My son will be starting shidduchim sometime next year. While we are aware that looks and appearance are second to middos, I would like him to get Invisalign/braces to better enhance his features. Our dentist never felt that he needed braces, and though he has a beautiful smile, and his teeth are all straight, I want to correct some of his open spaces. My son, on the other hand, doesn’t feel that cosmetic dentistry is necessary. Is it a benefit or is it overkill?
Thank you in advance.
With respect to the question that has been presented – taken in its most literal form – in my experience, it is not at all uncommon for single men or women entering shidduchim to brook some form of oral modification for the sake of their imminent calling. Indeed, it is quite normal for any person, at any stage of life, to have an interest in enhancing their visage. And for many, cosmetic dentistry is a low-risk, high-reward opportunity to do so, and one that has become relatively affordable and accessible in recent years. Thus, ignoring any textural context, I would think it fair to say that investing in Invisalign or braces is a far cry from overindulgence, and conceivably carries a quantifiable degree of value.
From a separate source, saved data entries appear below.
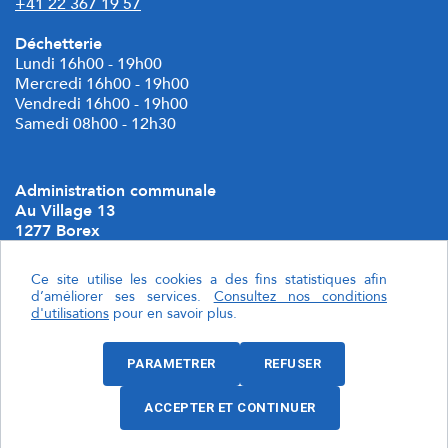
+41 22 367 19 57
Déchetterie
Lundi 16h00 - 19h00
Mercredi 16h00 - 19h00
Vendredi 16h00 - 19h00
Samedi 08h00 - 12h30
Administration communale
Au Village 13
1277 Borex
Geocommune
Ce site utilise les cookies a des fins statistiques afin
d’améliorer ses services.
Consultez nos conditions
Localiser Borex
d'utilisations
pour en savoir plus.
Politique de confidentialité
PARAMETRER
REFUSER
Paramétrer les cookies.
ACCEPTER ET CONTINUER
However, it appears to me that the truly salient and germane question here, and the one that I believe is in greater need of attention, is somewhat more personal in nature, and is not contingent on the comparatively categorical concern of whether or not braces-for-dating is a good or bad idea, in its own right. That is, how hard should a parent press this kind of issue when their son or daughter is not particularly interested in the proceedings? And with respect to this question, I would like to offer three points that seem to me to be worthy of c0nsideration.
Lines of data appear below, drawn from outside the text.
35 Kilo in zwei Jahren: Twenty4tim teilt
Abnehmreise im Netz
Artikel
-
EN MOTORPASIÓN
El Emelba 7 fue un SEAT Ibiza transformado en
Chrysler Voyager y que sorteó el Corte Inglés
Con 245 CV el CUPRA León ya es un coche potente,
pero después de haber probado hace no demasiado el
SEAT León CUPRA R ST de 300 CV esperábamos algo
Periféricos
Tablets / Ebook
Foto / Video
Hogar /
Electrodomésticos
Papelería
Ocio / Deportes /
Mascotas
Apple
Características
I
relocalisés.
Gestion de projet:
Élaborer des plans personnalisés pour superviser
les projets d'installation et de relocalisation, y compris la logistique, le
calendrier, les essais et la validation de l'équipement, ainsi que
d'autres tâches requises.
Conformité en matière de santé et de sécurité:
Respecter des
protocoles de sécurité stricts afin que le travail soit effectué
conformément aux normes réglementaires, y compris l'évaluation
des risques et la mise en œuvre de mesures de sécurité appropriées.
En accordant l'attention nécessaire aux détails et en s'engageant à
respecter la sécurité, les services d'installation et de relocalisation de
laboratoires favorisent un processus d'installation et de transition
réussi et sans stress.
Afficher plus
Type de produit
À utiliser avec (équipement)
First and foremost, when someone is perfectly comfortable with their lineaments, there is a thin line between suggestions which come off as earnest advisements for improvement, and those that land as insinuations which are both insulting and demeaning. Moreover, when it is a parent proffering the proposal, it often becomes an exponentially more delicate and complex encounter, as it is generally one’s mother and father who are expected to be most readily relied upon for boosts to self-esteem and to supply healthy validation. Correspondingly, if the submission is sensed as being tendered with any measure of hostility, the dater may begin to experience an unpleasant case of the fantods.
Second, once a person reaches adulthood, their body is ultimately under their own auspices, and it is up to the one who would be undergoing the procedure to decide whether or not they are inclined to move forward. As such, when all is said and done, if someone declines under all conditions to take a seat in the dentist’s chair, there is not much anyone else can do about it. And if that is how it plays out, the only tangible product of the affair will be an unwinnable battle and two people who are resentful towards one another at a time when they sorely need to be united with each other.
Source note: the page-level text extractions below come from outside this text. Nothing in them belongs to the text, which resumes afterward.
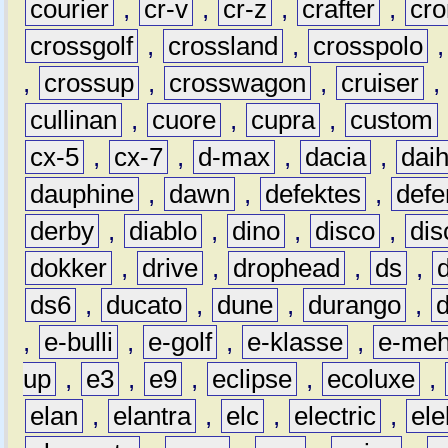
courier
,
cr-v
,
cr-z
,
crafter
,
cr
crossgolf
,
crossland
,
crosspolo
,
crossup
,
crosswagon
,
cruiser
,
cullinan
,
cuore
,
cupra
,
custom
cx-5
,
cx-7
,
d-max
,
dacia
,
dai
dauphine
,
dawn
,
defektes
,
defe
derby
,
diablo
,
dino
,
disco
,
dis
dokker
,
drive
,
drophead
,
ds
,
ds6
,
ducato
,
dune
,
durango
,
,
e-bulli
,
e-golf
,
e-klasse
,
e-meh
up
,
e3
,
e9
,
eclipse
,
ecoluxe
,
elan
,
elantra
,
elc
,
electric
,
ele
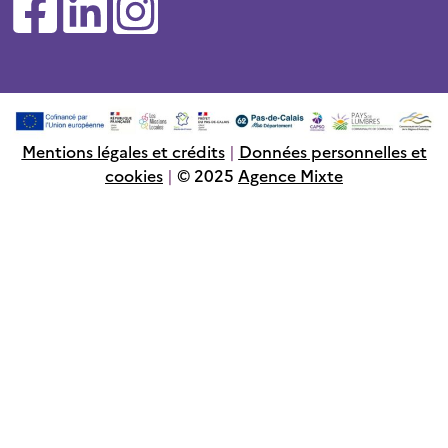
Mentions légales et crédits
|
Données personnelles et
cookies
|
© 2025
Agence Mixte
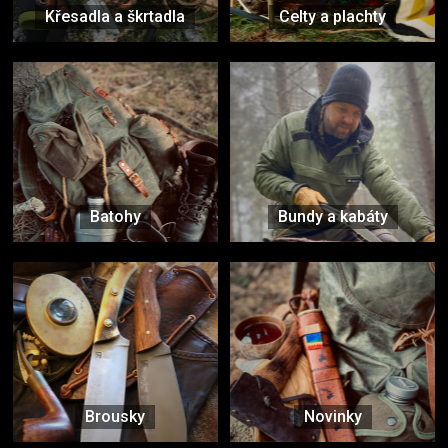
Křesadla a škrtadla
Celty a plachty
Batohy
Bundy a kabáty
Brousky
Novinky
Third – and I may be going be a bit out-of-bounds with this one – based only on the narrative provided, I am going to hazard a speculation that it is meaningful to you that one continually does their utmost to please those with whom one interacts. To be sure, such is an admirable trait, and can be quite the useful tool in navigating life’s challenges, when employed properly. However, it may not be a characteristic which one’s child shares to an equal extent – which is also absolutely fine. To each their own. Accordingly, your respective opinions on the import of impeccable teeth may not be entirely aligned.
Consequently, my recommendation would be to engage in a short series of dialogues. Step one would be an honest family conversation wherein both parties have an opening to fully expound on why they feel the way they do regarding this topic, and why it is important to them. This should be done as lightly as possible, and the goal of the discussion is not for either person to convince the other of the veracity of their claim, or even to achieve any conclusion at all, at that moment. Rather, it is solely meant to get all the cards on the table via affording each person the occasion to state their case, as politely, lucidly, and straightforwardly as possible. Step two would be for the dater to have a separate conversation with a rebbi or mentor, in order to absorb some outside perspective from someone who does not have any proximate biases one way or the other.
At that juncture, the dater will have gathered positions on the topic from multiple sources, and ought to be given reasonable time and space to mull the matter over. Once this has all taken place, it is the dater who should be making the final determination, and the course of action which they elect to be most suitable for their needs should be fully appreciated, respected, and upheld.
May the Podeh U’Matzeil swiftly satisfy for us all the brachos of Yaakov Aveinu: Chachlele einiyim miyayin, u’lven sheinayim meichalav.